What lines of the data hold the string "Berichte"? Pull each one out.

» **Provided material**:
____________
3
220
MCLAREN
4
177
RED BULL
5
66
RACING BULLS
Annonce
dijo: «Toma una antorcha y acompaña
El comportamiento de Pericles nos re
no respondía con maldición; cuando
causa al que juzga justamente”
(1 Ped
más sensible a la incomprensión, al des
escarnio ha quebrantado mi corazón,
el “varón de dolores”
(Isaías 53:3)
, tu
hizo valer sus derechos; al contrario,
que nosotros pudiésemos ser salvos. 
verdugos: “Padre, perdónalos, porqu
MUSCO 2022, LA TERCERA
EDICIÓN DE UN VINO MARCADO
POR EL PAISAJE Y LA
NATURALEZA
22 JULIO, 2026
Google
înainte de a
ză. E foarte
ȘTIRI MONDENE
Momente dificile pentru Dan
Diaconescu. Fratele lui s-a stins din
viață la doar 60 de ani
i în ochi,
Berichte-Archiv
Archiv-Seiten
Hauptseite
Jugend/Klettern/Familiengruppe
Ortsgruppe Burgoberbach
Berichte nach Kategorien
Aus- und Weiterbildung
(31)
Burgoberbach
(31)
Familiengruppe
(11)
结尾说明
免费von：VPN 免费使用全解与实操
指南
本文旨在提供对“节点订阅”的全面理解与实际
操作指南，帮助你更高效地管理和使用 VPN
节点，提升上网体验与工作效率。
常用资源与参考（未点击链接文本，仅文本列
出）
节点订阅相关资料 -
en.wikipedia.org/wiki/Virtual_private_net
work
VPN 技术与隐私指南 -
____________
» **Answer to the exercise**:
Berichte-Archiv
Berichte nach Kategorien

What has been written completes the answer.